## Work to complete
Nothing should be left out: repeat all the data exactly.

## Available data

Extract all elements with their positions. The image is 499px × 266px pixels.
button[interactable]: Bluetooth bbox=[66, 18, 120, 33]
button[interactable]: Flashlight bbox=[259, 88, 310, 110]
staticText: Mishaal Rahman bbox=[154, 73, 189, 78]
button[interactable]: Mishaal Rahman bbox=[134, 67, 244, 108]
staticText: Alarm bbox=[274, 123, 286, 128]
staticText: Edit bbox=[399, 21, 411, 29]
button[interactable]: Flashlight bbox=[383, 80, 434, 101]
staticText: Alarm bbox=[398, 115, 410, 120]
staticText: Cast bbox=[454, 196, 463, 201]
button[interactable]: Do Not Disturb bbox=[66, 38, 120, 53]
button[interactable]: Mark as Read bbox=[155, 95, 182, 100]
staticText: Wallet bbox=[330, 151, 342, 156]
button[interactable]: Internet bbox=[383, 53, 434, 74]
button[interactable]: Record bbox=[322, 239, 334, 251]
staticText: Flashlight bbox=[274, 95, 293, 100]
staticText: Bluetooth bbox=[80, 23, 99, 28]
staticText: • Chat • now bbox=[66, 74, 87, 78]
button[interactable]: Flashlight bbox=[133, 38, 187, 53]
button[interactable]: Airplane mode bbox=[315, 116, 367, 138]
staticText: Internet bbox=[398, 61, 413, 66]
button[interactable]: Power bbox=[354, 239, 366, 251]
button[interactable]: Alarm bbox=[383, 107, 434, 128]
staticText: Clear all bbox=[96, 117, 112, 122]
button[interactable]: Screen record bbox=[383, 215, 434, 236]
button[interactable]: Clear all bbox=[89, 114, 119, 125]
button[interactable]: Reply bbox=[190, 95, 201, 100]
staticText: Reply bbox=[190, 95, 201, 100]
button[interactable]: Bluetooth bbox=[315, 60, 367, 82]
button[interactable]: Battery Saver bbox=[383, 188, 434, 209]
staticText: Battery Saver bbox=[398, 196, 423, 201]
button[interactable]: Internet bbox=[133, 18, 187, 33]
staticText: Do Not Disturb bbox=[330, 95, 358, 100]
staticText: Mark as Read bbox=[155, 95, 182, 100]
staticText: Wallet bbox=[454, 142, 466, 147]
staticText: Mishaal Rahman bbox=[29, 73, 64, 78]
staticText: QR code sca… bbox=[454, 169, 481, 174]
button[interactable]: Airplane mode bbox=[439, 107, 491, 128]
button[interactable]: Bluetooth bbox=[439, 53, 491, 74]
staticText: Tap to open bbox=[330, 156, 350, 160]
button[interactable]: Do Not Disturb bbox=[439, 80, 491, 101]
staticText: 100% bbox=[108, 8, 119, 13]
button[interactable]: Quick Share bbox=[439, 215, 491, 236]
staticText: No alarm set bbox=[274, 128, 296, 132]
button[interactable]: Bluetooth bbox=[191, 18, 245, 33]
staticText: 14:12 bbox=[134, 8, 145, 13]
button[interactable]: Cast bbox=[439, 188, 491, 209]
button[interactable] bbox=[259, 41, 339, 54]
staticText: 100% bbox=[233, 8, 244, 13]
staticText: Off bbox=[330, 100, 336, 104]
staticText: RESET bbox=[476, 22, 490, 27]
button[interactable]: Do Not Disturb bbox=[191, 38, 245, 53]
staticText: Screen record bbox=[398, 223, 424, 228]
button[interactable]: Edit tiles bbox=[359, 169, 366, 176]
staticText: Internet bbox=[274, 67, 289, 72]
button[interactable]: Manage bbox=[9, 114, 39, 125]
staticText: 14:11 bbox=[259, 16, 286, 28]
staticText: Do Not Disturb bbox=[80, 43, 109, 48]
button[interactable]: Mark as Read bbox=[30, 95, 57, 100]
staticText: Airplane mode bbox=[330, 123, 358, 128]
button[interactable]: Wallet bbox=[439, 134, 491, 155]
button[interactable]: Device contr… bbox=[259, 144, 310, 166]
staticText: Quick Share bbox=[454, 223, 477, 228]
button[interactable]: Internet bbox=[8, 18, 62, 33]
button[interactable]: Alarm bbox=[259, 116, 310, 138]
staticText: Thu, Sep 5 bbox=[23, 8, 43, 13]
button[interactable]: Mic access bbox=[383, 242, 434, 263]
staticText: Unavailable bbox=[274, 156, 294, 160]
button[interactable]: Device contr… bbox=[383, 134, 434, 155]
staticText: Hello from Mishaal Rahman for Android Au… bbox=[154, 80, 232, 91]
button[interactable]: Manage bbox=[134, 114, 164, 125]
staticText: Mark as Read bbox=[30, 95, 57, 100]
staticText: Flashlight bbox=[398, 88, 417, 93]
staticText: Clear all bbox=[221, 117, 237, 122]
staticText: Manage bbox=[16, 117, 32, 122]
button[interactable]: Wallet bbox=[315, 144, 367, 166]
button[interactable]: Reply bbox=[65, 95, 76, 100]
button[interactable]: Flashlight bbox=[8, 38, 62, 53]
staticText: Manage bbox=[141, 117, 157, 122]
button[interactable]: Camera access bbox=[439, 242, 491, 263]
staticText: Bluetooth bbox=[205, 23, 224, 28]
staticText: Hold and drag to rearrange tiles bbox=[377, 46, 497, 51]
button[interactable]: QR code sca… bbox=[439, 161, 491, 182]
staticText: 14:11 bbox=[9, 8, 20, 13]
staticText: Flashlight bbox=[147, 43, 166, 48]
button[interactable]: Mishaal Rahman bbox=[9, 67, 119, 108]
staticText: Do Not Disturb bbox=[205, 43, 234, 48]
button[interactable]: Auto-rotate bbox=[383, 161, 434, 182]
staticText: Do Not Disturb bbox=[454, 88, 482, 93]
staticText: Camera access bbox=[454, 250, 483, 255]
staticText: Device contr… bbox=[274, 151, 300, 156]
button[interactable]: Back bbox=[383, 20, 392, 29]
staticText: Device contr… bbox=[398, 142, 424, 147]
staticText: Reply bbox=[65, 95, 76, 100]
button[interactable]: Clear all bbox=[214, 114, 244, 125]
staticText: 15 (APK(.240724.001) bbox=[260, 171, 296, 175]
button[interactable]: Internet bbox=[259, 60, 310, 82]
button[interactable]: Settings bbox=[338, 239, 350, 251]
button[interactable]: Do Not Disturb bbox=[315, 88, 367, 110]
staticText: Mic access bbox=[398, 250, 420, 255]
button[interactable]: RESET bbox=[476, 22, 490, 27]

## Task answer
Extract all elements with their positions. The image is 499px × 266px pixels.
button[interactable]: Bluetooth bbox=[66, 18, 120, 33]
button[interactable]: Flashlight bbox=[259, 88, 310, 110]
staticText: Mishaal Rahman bbox=[154, 73, 189, 78]
button[interactable]: Mishaal Rahman bbox=[134, 67, 244, 108]
staticText: Alarm bbox=[274, 123, 286, 128]
staticText: Edit bbox=[399, 21, 411, 29]
button[interactable]: Flashlight bbox=[383, 80, 434, 101]
staticText: Alarm bbox=[398, 115, 410, 120]
staticText: Cast bbox=[454, 196, 463, 201]
button[interactable]: Do Not Disturb bbox=[66, 38, 120, 53]
button[interactable]: Mark as Read bbox=[155, 95, 182, 100]
staticText: Wallet bbox=[330, 151, 342, 156]
button[interactable]: Internet bbox=[383, 53, 434, 74]
button[interactable]: Record bbox=[322, 239, 334, 251]
staticText: Flashlight bbox=[274, 95, 293, 100]
staticText: Bluetooth bbox=[80, 23, 99, 28]
staticText: • Chat • now bbox=[66, 74, 87, 78]
button[interactable]: Flashlight bbox=[133, 38, 187, 53]
button[interactable]: Airplane mode bbox=[315, 116, 367, 138]
staticText: Internet bbox=[398, 61, 413, 66]
button[interactable]: Power bbox=[354, 239, 366, 251]
button[interactable]: Alarm bbox=[383, 107, 434, 128]
staticText: Clear all bbox=[96, 117, 112, 122]
button[interactable]: Screen record bbox=[383, 215, 434, 236]
button[interactable]: Clear all bbox=[89, 114, 119, 125]
button[interactable]: Reply bbox=[190, 95, 201, 100]
staticText: Reply bbox=[190, 95, 201, 100]
button[interactable]: Bluetooth bbox=[315, 60, 367, 82]
button[interactable]: Battery Saver bbox=[383, 188, 434, 209]
staticText: Battery Saver bbox=[398, 196, 423, 201]
button[interactable]: Internet bbox=[133, 18, 187, 33]
staticText: Do Not Disturb bbox=[330, 95, 358, 100]
staticText: Mark as Read bbox=[155, 95, 182, 100]
staticText: Wallet bbox=[454, 142, 466, 147]
staticText: Mishaal Rahman bbox=[29, 73, 64, 78]
staticText: QR code sca… bbox=[454, 169, 481, 174]
button[interactable]: Airplane mode bbox=[439, 107, 491, 128]
button[interactable]: Bluetooth bbox=[439, 53, 491, 74]
staticText: Tap to open bbox=[330, 156, 350, 160]
button[interactable]: Do Not Disturb bbox=[439, 80, 491, 101]
staticText: 100% bbox=[108, 8, 119, 13]
button[interactable]: Quick Share bbox=[439, 215, 491, 236]
staticText: No alarm set bbox=[274, 128, 296, 132]
button[interactable]: Bluetooth bbox=[191, 18, 245, 33]
staticText: 14:12 bbox=[134, 8, 145, 13]
button[interactable]: Cast bbox=[439, 188, 491, 209]
button[interactable] bbox=[259, 41, 339, 54]
staticText: 100% bbox=[233, 8, 244, 13]
staticText: Off bbox=[330, 100, 336, 104]
staticText: RESET bbox=[476, 22, 490, 27]
button[interactable]: Do Not Disturb bbox=[191, 38, 245, 53]
staticText: Screen record bbox=[398, 223, 424, 228]
button[interactable]: Edit tiles bbox=[359, 169, 366, 176]
staticText: Internet bbox=[274, 67, 289, 72]
button[interactable]: Manage bbox=[9, 114, 39, 125]
staticText: 14:11 bbox=[259, 16, 286, 28]
staticText: Do Not Disturb bbox=[80, 43, 109, 48]
button[interactable]: Mark as Read bbox=[30, 95, 57, 100]
staticText: Airplane mode bbox=[330, 123, 358, 128]
button[interactable]: Wallet bbox=[439, 134, 491, 155]
button[interactable]: Device contr… bbox=[259, 144, 310, 166]
staticText: Quick Share bbox=[454, 223, 477, 228]
button[interactable]: Internet bbox=[8, 18, 62, 33]
button[interactable]: Alarm bbox=[259, 116, 310, 138]
staticText: Thu, Sep 5 bbox=[23, 8, 43, 13]
button[interactable]: Mic access bbox=[383, 242, 434, 263]
staticText: Unavailable bbox=[274, 156, 294, 160]
button[interactable]: Device contr… bbox=[383, 134, 434, 155]
staticText: Hello from Mishaal Rahman for Android Au… bbox=[154, 80, 232, 91]
button[interactable]: Manage bbox=[134, 114, 164, 125]
staticText: Mark as Read bbox=[30, 95, 57, 100]
staticText: Flashlight bbox=[398, 88, 417, 93]
staticText: Clear all bbox=[221, 117, 237, 122]
staticText: Manage bbox=[16, 117, 32, 122]
button[interactable]: Wallet bbox=[315, 144, 367, 166]
button[interactable]: Reply bbox=[65, 95, 76, 100]
button[interactable]: Flashlight bbox=[8, 38, 62, 53]
staticText: Manage bbox=[141, 117, 157, 122]
button[interactable]: Camera access bbox=[439, 242, 491, 263]
staticText: Bluetooth bbox=[205, 23, 224, 28]
staticText: Hold and drag to rearrange tiles bbox=[377, 46, 497, 51]
button[interactable]: QR code sca… bbox=[439, 161, 491, 182]
staticText: 14:11 bbox=[9, 8, 20, 13]
staticText: Flashlight bbox=[147, 43, 166, 48]
button[interactable]: Mishaal Rahman bbox=[9, 67, 119, 108]
staticText: Do Not Disturb bbox=[205, 43, 234, 48]
button[interactable]: Auto-rotate bbox=[383, 161, 434, 182]
staticText: Do Not Disturb bbox=[454, 88, 482, 93]
staticText: Camera access bbox=[454, 250, 483, 255]
staticText: Device contr… bbox=[274, 151, 300, 156]
button[interactable]: Back bbox=[383, 20, 392, 29]
staticText: Device contr… bbox=[398, 142, 424, 147]
staticText: Reply bbox=[65, 95, 76, 100]
button[interactable]: Clear all bbox=[214, 114, 244, 125]
staticText: 15 (APK(.240724.001) bbox=[260, 171, 296, 175]
button[interactable]: Internet bbox=[259, 60, 310, 82]
button[interactable]: Settings bbox=[338, 239, 350, 251]
button[interactable]: Do Not Disturb bbox=[315, 88, 367, 110]
staticText: Mic access bbox=[398, 250, 420, 255]
button[interactable]: RESET bbox=[476, 22, 490, 27]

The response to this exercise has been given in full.